ABS関数は、数値の絶対値を求める関数です。
数学的な絶対値とは、数値から正(+)負(-)の記号を除いた値のことですが、ABS関数で求められるものは、正の数値として戻されます。つまり、負(-)の数値を指定すると正(+)の数値に変換されるわけです。
正(+)の数値の場合は、そのまま正(+)の数値として戻されます。

書式で表すと、ABS(数値)となります。
引数は、そのまま数値やセル参照などで指定できます。

 

使用例

 

左図は、使用例です。
使い方を確認してください。上記で解説したことが読取れると思います。

 

C6とC7は、計算式の例です。数値に4を掛けています。(*4)

 

 

SIGN関数

SIGN関数は、数値が正か負かを調べる関数です。対象の数値が正のとき戻り値は「1」、0 (ゼロ)のときは「0」、負の数のときは「-1」 で返されます。
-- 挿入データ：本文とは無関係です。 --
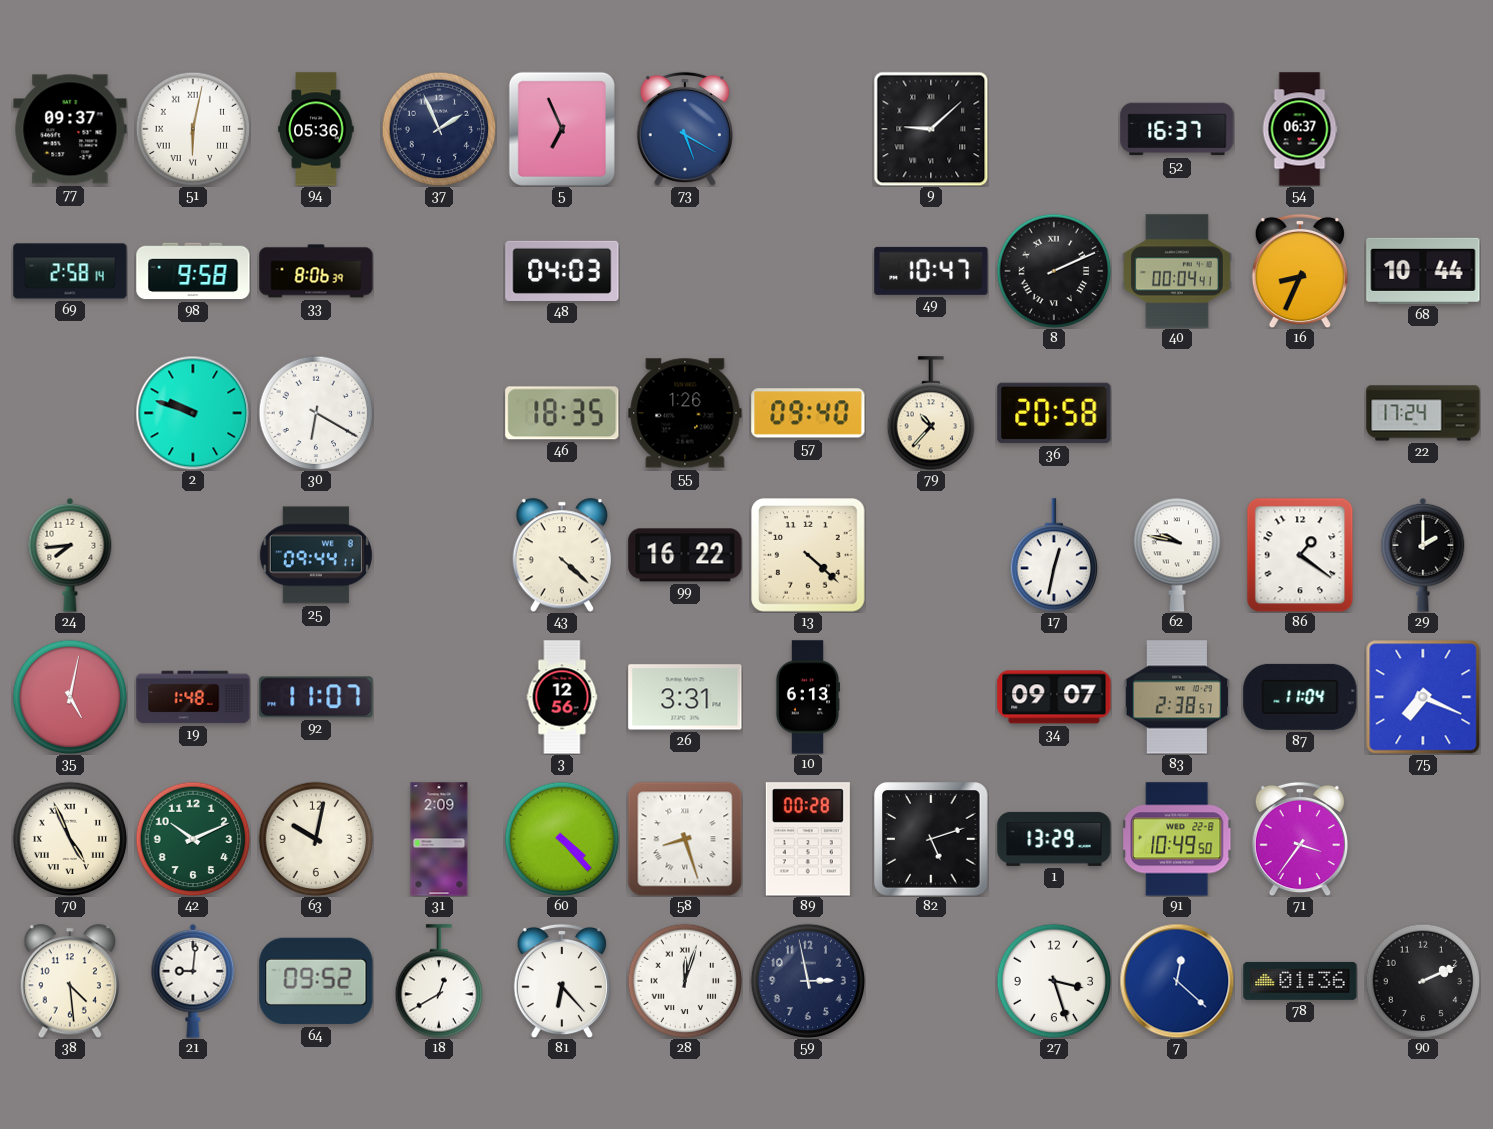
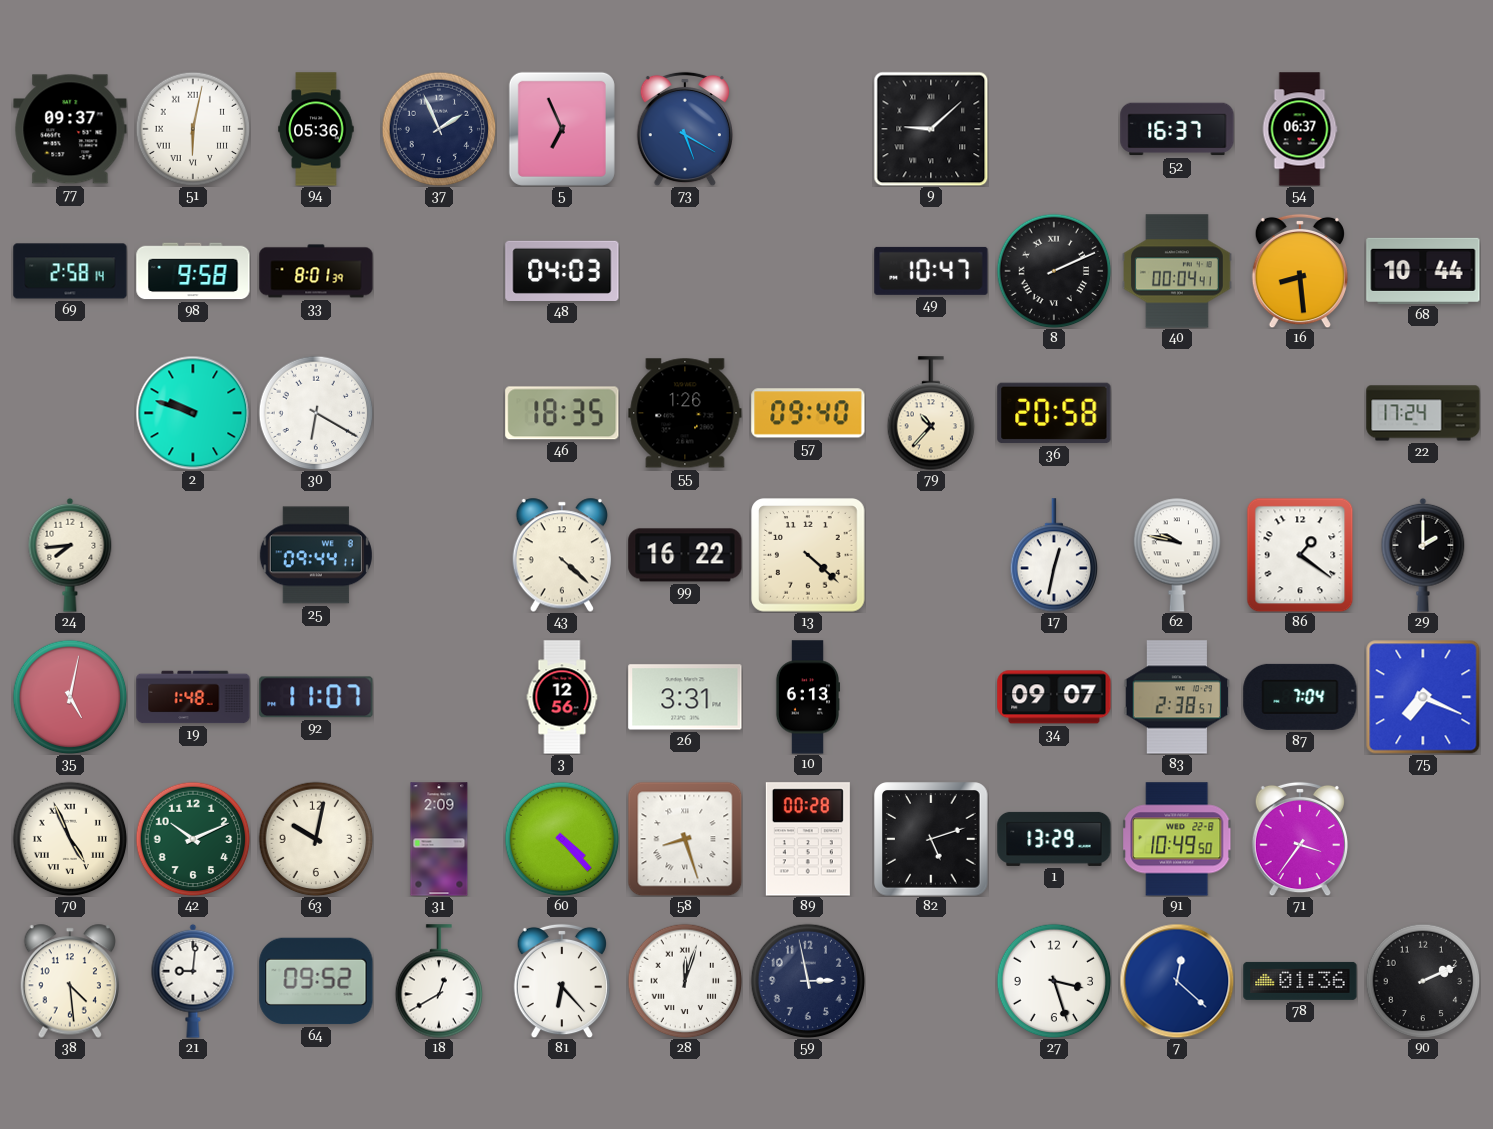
33: 8:06 -> 8:01
16: 8:34 -> 8:29
87: 11:04 -> 7:04
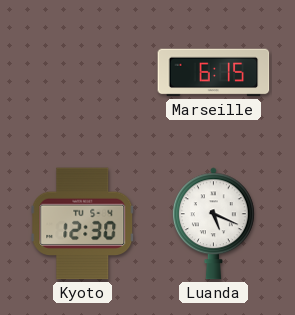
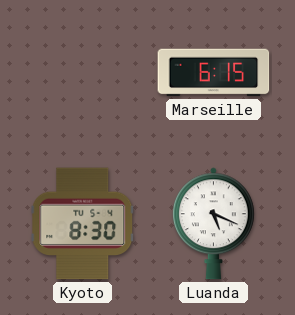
Kyoto: 12:30 -> 8:30
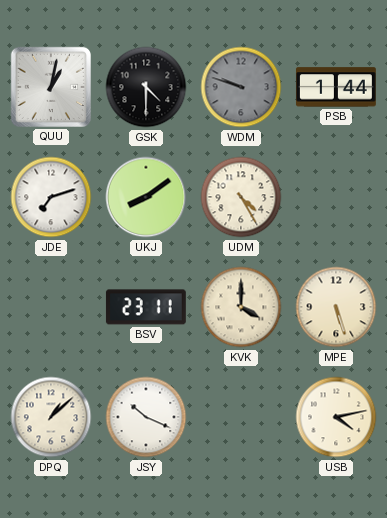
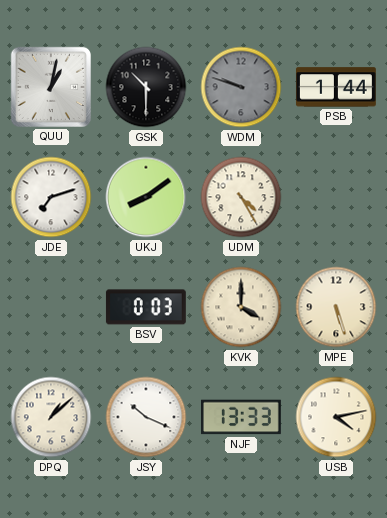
GSK: 4:30 -> 10:30
BSV: 23:11 -> 0:03
NJF: none -> 13:33
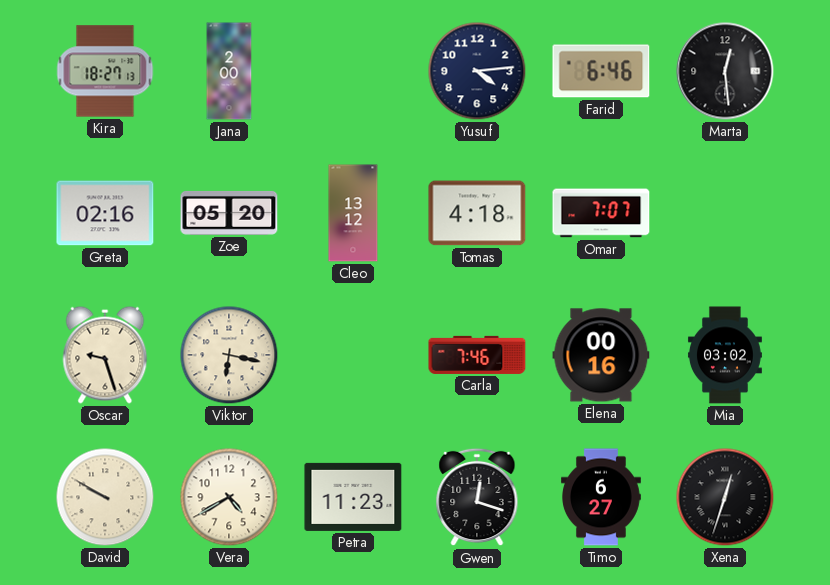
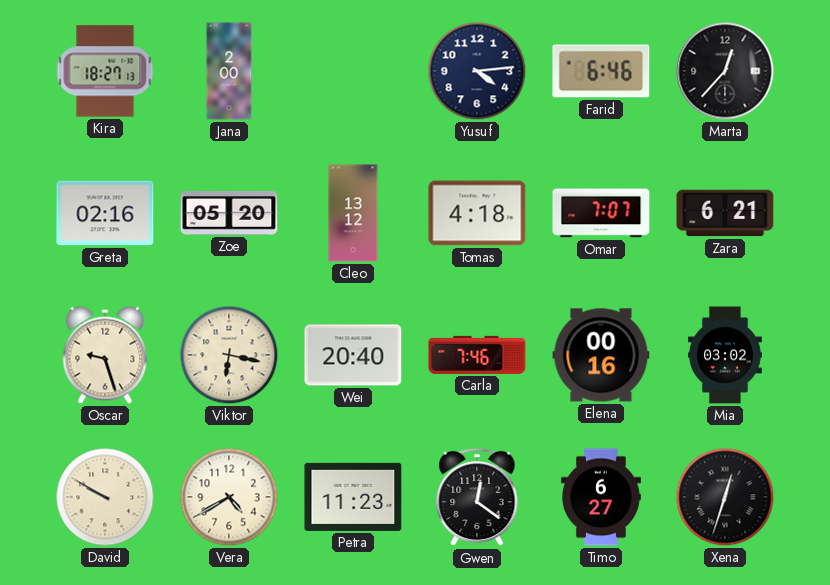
Marta: 12:29 -> 12:37
Zara: none -> 6:21
Wei: none -> 20:40
Gwen: 12:18 -> 12:21
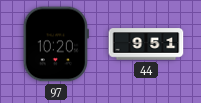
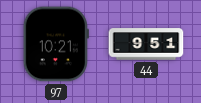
97: 10:20 -> 10:21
数値の大きさに関係なく、正か負か、あるいは0(ゼロ)かを判定します。

書式で表すと、SIGN(数値)となります。
引数は、そのまま数値やセル参照などで指定します。

 

使用例 1


左図は、それぞれ対象数値が正のとき、負のとき、0のときの例です。
「1」、「-1」、「0」が返されています。

数値の大きさに関係なく、戻り値は「1」、「-1」、「0」のどれかです。

 

使用例 2

上図は、IF関数とのネストの例です。差し引き値から赤字、黒字の判定をしています。IF関数へネスとさせればいろいろな使い方ができます。